Food Deserts and Food Swamps
Food deserts (geographic areas with limited access to affordable, nutritious food) are concentrated in low-income urban and rural communities. The USDA defines a food desert as a low-income census tract where a substantial number of residents are more than one mile (urban) or ten miles (rural) from a supermarket or large grocery store. Approximately 23 million Americans live in food deserts.
Food swamps. Areas with a high density of fast food restaurants and convenience stores relative to healthy food options. Are a related but distinct phenomenon that may be more clinically relevant than food deserts. Research by Cooksey-Stowers et al. (2017) found that food swamp scores were more strongly associated with obesity rates than food desert scores, suggesting that the presence of unhealthy food options may be more harmful than the absence of healthy options.
The physician-advocate's role in addressing food access is to engage with the policy mechanisms that determine food access: SNAP benefit expansion to include farmers' market purchases (the Double Up Food Bucks program), school nutrition standards, hospital food procurement policies, and local zoning regulations that affect the density of fast food restaurants in residential neighborhoods.
The School Food Environment
The National School Lunch Program (NSLP) provides meals to approximately 30 million children per day in the United States. The nutritional standards for NSLP meals are set by the USDA and have historically reflected the low-fat, high-carbohydrate dietary paradigm: school lunches are required to include a grain component (typically refined grains), a protein component, a fruit or vegetable, and milk. The fat content of school meals is regulated, but the sugar content is not.
The result is that millions of children consume daily meals that are high in refined carbohydrates and added sugar (the primary dietary drivers of insulin resistance and metabolic disease) under the auspices of a federal nutrition program. The physician-advocate who engages with school board nutrition committees, local education agencies, or USDA rulemaking processes can contribute to improving the nutritional quality of school meals at scale.
Physician Advocacy: From Individual to Population
The transition from individual clinical practice to population-level advocacy is a natural extension of the physician's role in metabolic health. A physician who successfully treats 500 patients with metabolic disease over a career has made a significant contribution to individual health. A physician who successfully advocates for a change in school nutrition standards, agricultural subsidy policy, or food labeling requirements may prevent metabolic disease in tens of thousands of people.
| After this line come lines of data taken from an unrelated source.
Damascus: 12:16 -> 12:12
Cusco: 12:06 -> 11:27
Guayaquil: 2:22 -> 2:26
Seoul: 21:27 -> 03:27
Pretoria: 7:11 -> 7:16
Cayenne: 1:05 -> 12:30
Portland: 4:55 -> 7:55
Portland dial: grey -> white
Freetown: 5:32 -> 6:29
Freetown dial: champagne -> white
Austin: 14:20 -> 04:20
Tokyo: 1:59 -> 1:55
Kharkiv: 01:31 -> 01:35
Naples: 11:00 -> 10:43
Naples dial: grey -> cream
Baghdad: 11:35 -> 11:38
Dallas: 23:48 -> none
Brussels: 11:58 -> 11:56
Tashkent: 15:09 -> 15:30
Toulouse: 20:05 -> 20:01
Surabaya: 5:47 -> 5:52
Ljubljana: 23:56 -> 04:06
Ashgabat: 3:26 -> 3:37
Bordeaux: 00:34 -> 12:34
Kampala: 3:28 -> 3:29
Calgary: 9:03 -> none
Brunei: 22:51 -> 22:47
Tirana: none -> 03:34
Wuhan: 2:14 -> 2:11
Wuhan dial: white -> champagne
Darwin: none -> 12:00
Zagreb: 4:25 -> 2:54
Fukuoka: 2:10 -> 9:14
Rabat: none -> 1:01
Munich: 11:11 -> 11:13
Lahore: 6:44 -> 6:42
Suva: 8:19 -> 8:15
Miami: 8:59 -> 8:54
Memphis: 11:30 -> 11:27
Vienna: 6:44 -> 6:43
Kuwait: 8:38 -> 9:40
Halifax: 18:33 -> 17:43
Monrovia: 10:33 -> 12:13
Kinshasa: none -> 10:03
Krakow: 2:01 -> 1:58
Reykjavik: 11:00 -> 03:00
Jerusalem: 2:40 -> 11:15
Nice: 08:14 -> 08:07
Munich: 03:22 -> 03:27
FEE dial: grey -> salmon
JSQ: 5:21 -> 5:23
The mechanisms of physician advocacy are varied: writing for lay publications, testifying at public hearings, engaging with professional societies, participating in local food policy councils, and using social media to communicate evidence-based dietary information to a broad audience. The most effective physician-advocates combine clinical credibility with communication skills and a clear understanding of the policy mechanisms they are trying to influence.
The Society of Metabolic Health Practitioners (thesmhp.org) and the Nutrition Coalition (nutritioncoalition.us) are professional organizations that support physician advocacy on dietary policy. The American College of Lifestyle Medicine (ACLM) provides training and resources for physicians who want to engage in lifestyle medicine advocacy at the policy level.